Supplied material:
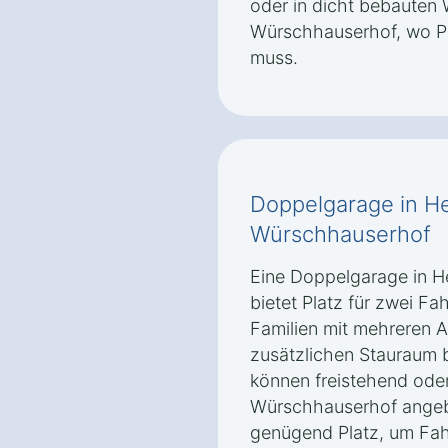
oder in dicht bebauten
Würschhauserhof, wo Pl
muss.
Doppelgarage in H
Würschhauserhof
Eine Doppelgarage in 
bietet Platz für zwei Fah
Familien mit mehreren A
zusätzlichen Stauraum 
können freistehend oder
Würschhauserhof angeb
genügend Platz, um Fah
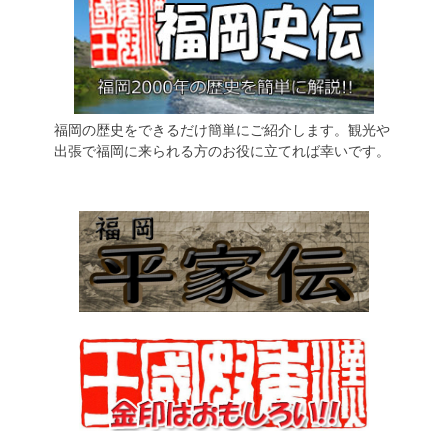
福岡の歴史をできるだけ簡単にご紹介します。観光や
出張で福岡に来られる方のお役に立てれば幸いです。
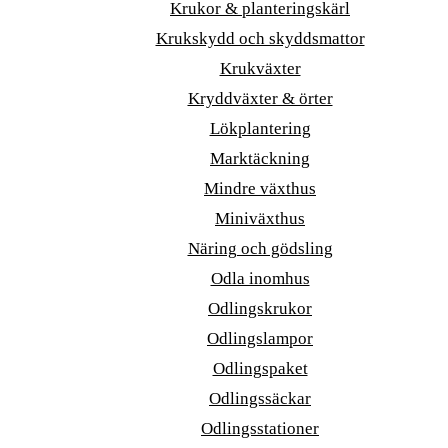
Krukor & planteringskärl
Krukskydd och skyddsmattor
Krukväxter
Kryddväxter & örter
Lökplantering
Marktäckning
Mindre växthus
Miniväxthus
Näring och gödsling
Odla inomhus
Odlingskrukor
Odlingslampor
Odlingspaket
Odlingssäckar
Odlingsstationer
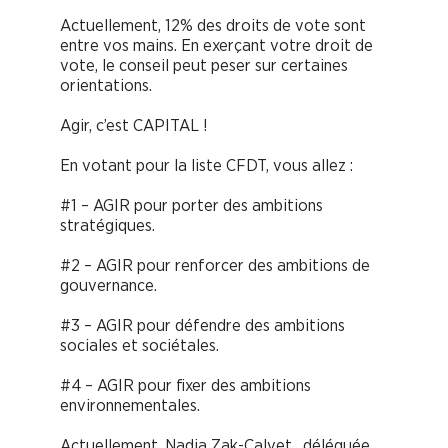
Actuellement, 12% des droits de vote sont
entre vos mains. En exerçant votre droit de
vote, le conseil peut peser sur certaines
orientations.
Agir, c’est CAPITAL !
En votant pour la liste CFDT, vous allez :
#1 – AGIR pour porter des ambitions
stratégiques.
#2 – AGIR pour renforcer des ambitions de
gouvernance.
#3 – AGIR pour défendre des ambitions
sociales et sociétales.
#4 – AGIR pour fixer des ambitions
environnementales.
Actuellement, Nadia Zak-Calvet , déléguée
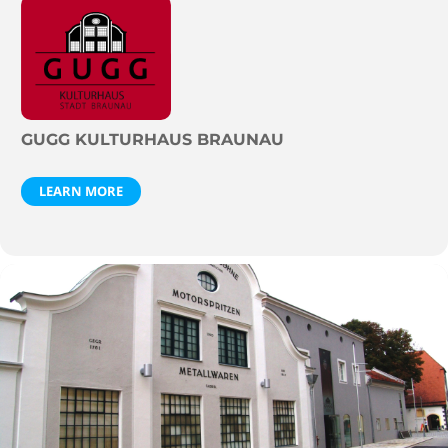
GUGG KULTURHAUS BRAUNAU
LEARN MORE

Problem statement: Without carrying over any picture, retype the records above word for word.

Task result:
oder in dicht bebauten
Würschhauserhof, wo Pl
muss.
Doppelgarage in H
Würschhauserhof
Eine Doppelgarage in 
bietet Platz für zwei Fah
Familien mit mehreren A
zusätzlichen Stauraum 
können freistehend oder
Würschhauserhof angeb
genügend Platz, um Fah
福岡の歴史をできるだけ簡単にご紹介します。観光や
出張で福岡に来られる方のお役に立てれば幸いです。
Krukor & planteringskärl
Krukskydd och skyddsmattor
Krukväxter
Kryddväxter & örter
Lökplantering
Marktäckning
Mindre växthus
Miniväxthus
Näring och gödsling
Odla inomhus
Odlingskrukor
Odlingslampor
Odlingspaket
Odlingssäckar
Odlingsstationer
Actuellement, 12% des droits de vote sont
entre vos mains. En exerçant votre droit de
vote, le conseil peut peser sur certaines
orientations.
Agir, c’est CAPITAL !
En votant pour la liste CFDT, vous allez :
#1 – AGIR pour porter des ambitions
stratégiques.
#2 – AGIR pour renforcer des ambitions de
gouvernance.
#3 – AGIR pour défendre des ambitions
sociales et sociétales.
#4 – AGIR pour fixer des ambitions
environnementales.
Actuellement, Nadia Zak-Calvet , déléguée
GUGG KULTURHAUS BRAUNAU
LEARN MORE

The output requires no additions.